• Task objective
The entries that follow must be given again exactly, with the pictures excluded.

• Supplied data

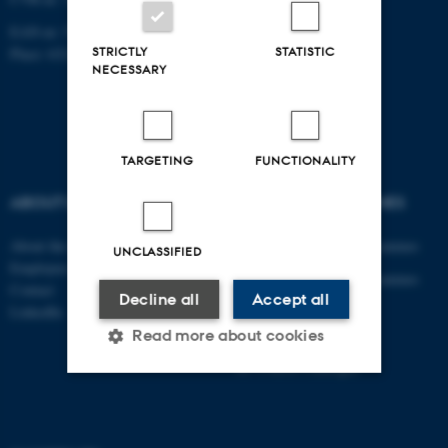
EAN-nr: 5798000433830
STRICTLY
STATISTIC
Place: 6321
NECESSARY
TARGETING
FUNCTIONALITY
ABOUT US
DEGREE PROGRAMMES
About the department
Engineering degree programmes
UNCLASSIFIED
Employees
Engineering degree programmes
Contact
Decline all
Accept all
for international students
LinkedIn
PhD
Read more about cookies
AU Course Catalogue
Strictly necessary
Statistic
Targeting
Functionality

• The answer
EAN-nr: 5798000433830
STRICTLY
STATISTIC
Place: 6321
NECESSARY
TARGETING
FUNCTIONALITY
ABOUT US
DEGREE PROGRAMMES
About the department
Engineering degree programmes
UNCLASSIFIED
Employees
Engineering degree programmes
Contact
Decline all
Accept all
for international students
LinkedIn
PhD
Read more about cookies
AU Course Catalogue
Strictly necessary
Statistic
Targeting
Functionality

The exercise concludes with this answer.